Self-organization of microtubules through hydrodynamic interactions drives cell-spanning rotational flows

D. Stein

Flatiron Institute, United States of America

The piconewton forces generated by molecular motors carrying cargo along microtubules, or by microtubules polymerizing against the cell cortex or artificial boundaries, are sufficient to deform long microtubules.
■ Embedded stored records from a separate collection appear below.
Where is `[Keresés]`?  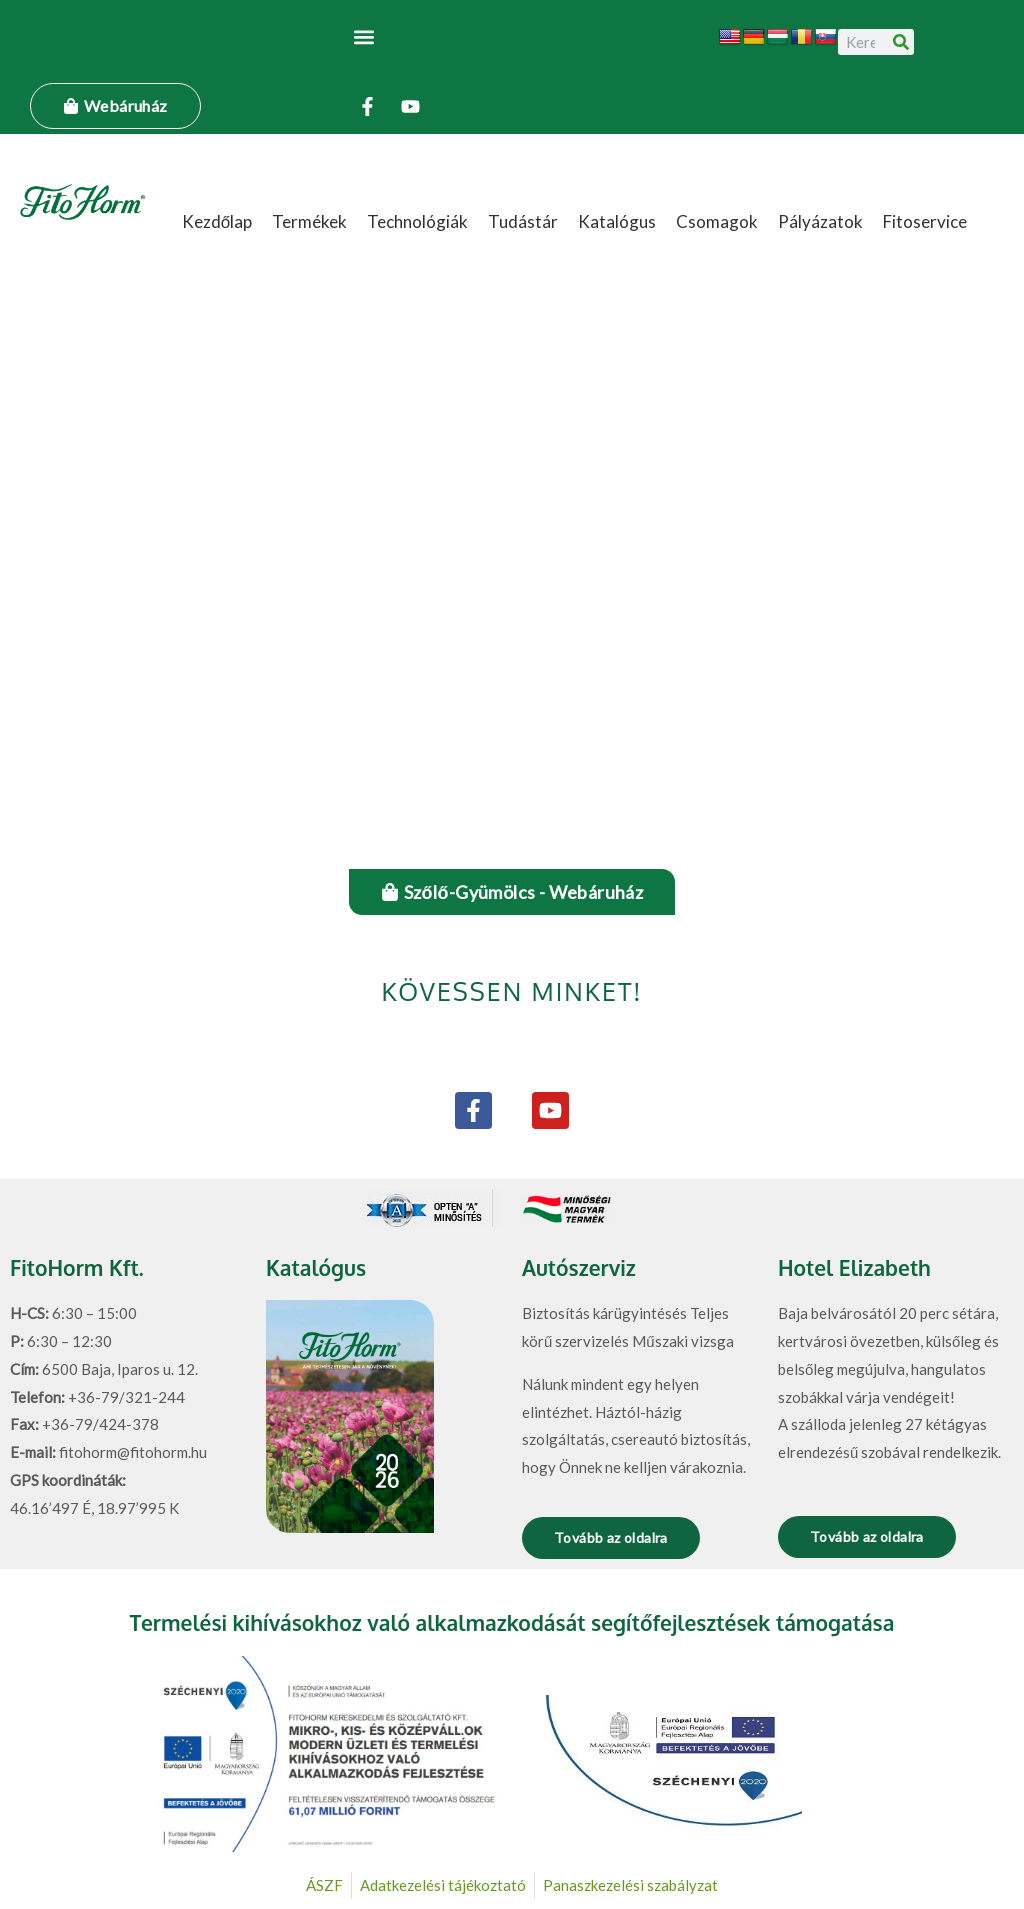 [Keresés] is located at coordinates (901, 42).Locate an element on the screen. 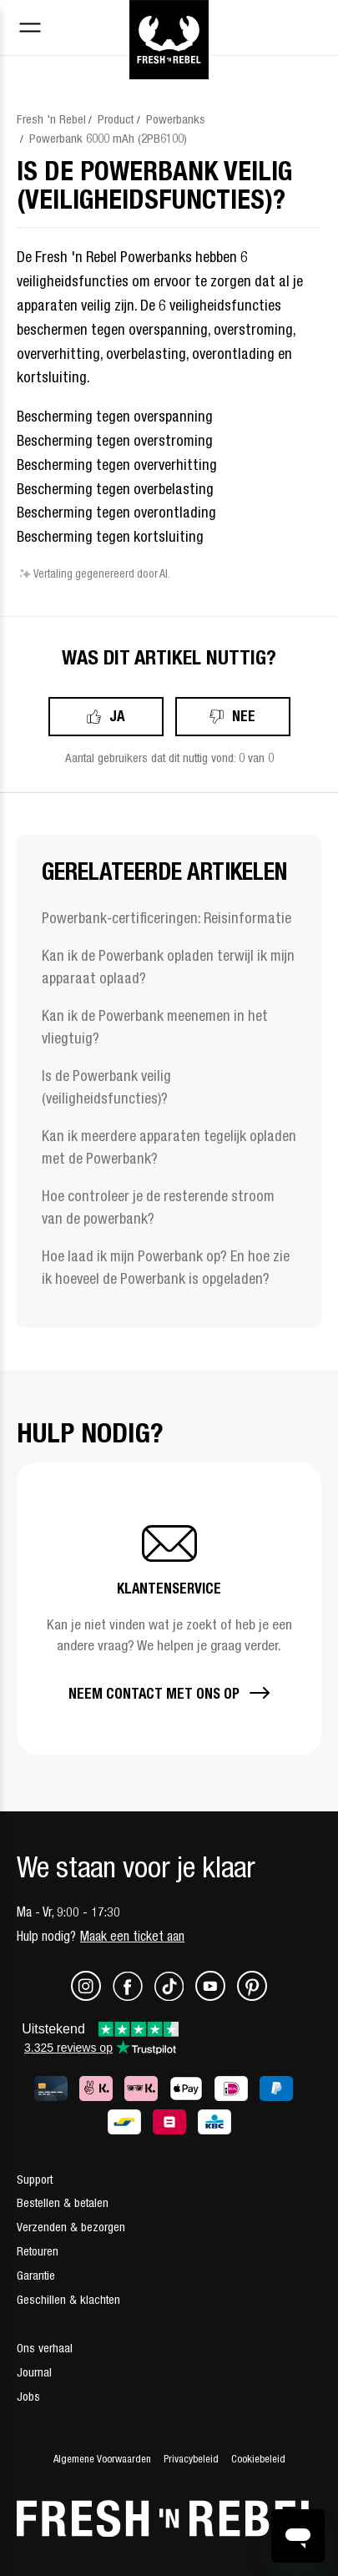 The width and height of the screenshot is (338, 2576). Kan ik de Powerbank meenemen in het vliegtuig? is located at coordinates (155, 1027).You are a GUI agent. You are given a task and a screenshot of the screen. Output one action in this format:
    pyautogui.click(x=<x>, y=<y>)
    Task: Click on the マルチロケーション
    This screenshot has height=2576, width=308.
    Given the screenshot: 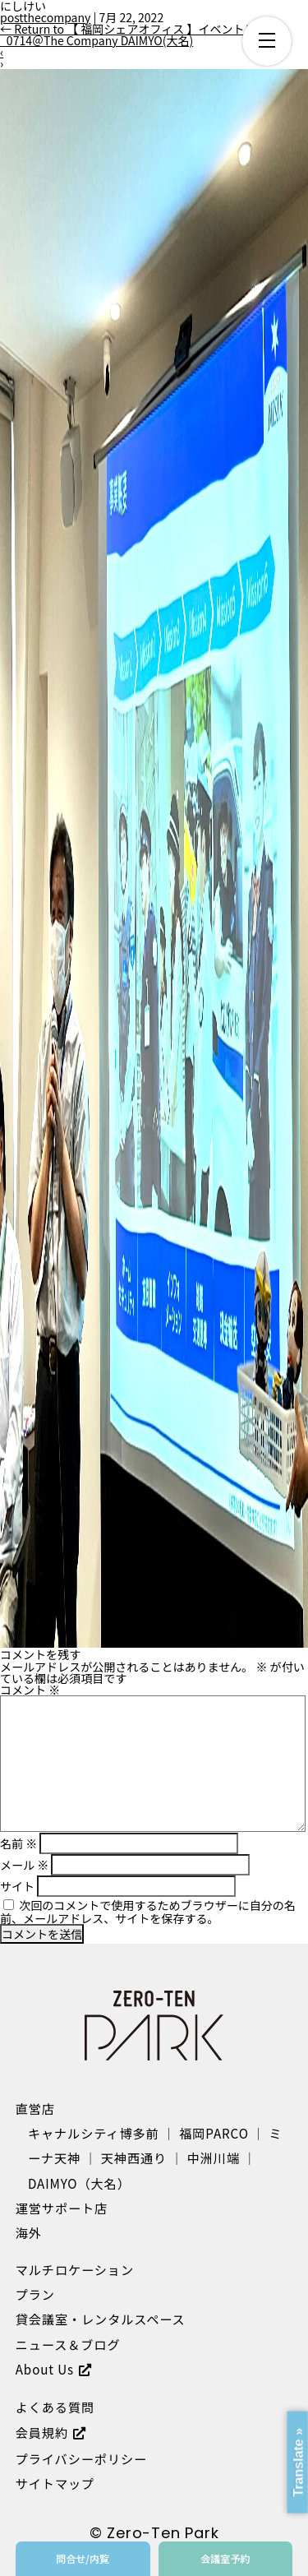 What is the action you would take?
    pyautogui.click(x=75, y=2269)
     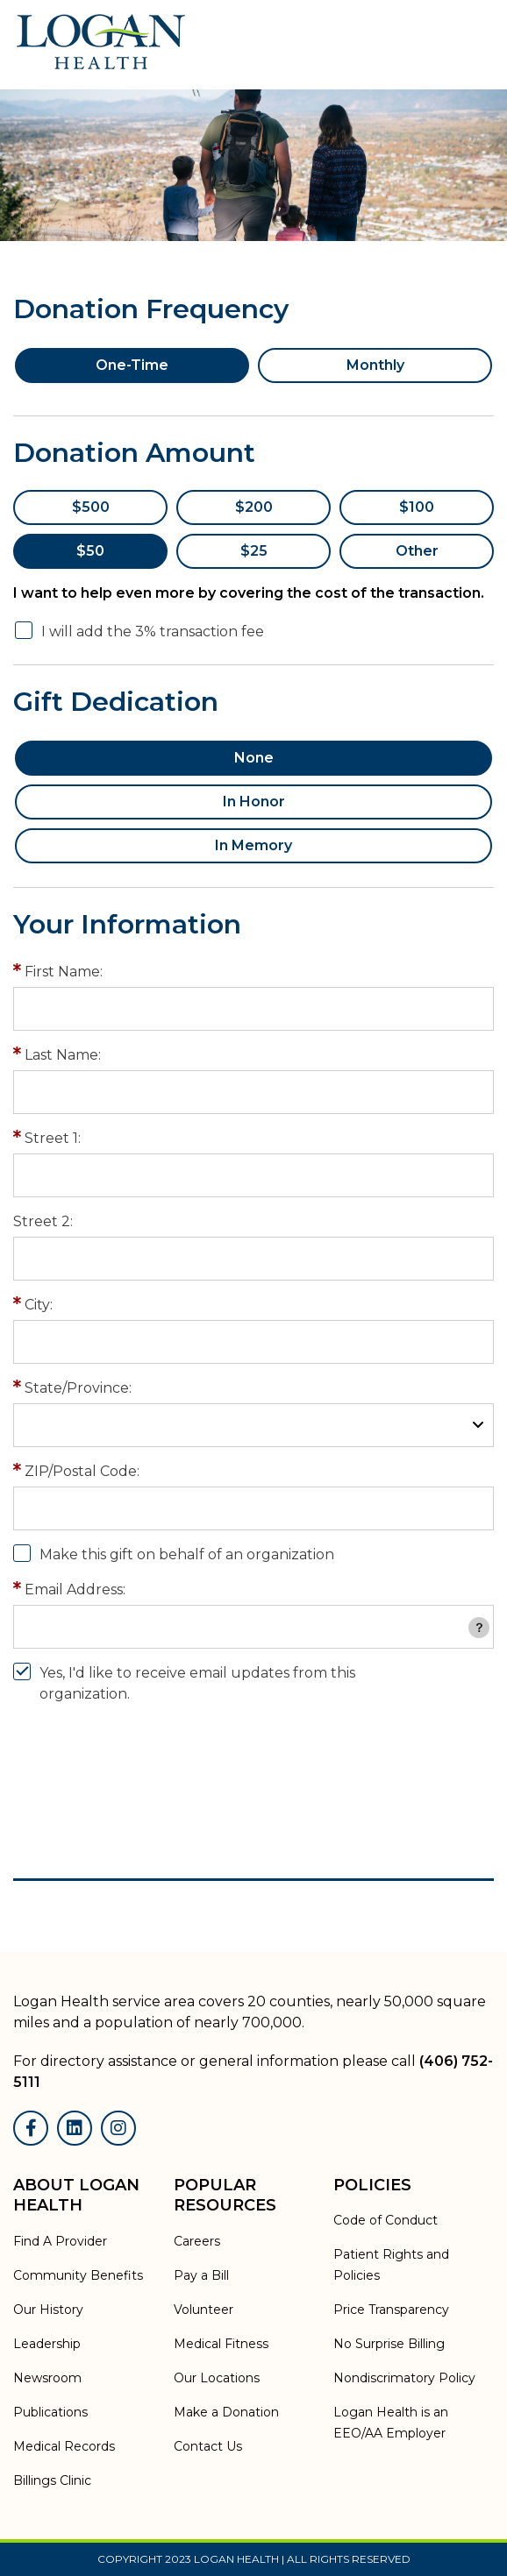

When microtubules are sparse in the cytoplasm, their deformations are disordered, characterized by high-frequency buckling and inducing only localized cytoplasmic flows. When the microtubules are instead arranged in a dense forest, the nature of the microtubule deformations and induced cytoplasmic flows can change dramatically, giving rise to long-range order and coherent flows. Using a combination of experiments, large-scale simulations of microtubules interacting hydrodynamically through a viscous fluid, and a coarse-grained theory for dense beds of filaments, we elucidate the mechanisms that underlie the self-organization of microtubule ensembles and their subsequent generation of cell-spanning rotation in two examples: cytoplasmic streaming in the Drosophila Melanogaster oocyte, and spontaneous rotation of artificially confined asters in Xenopus Laevis extract.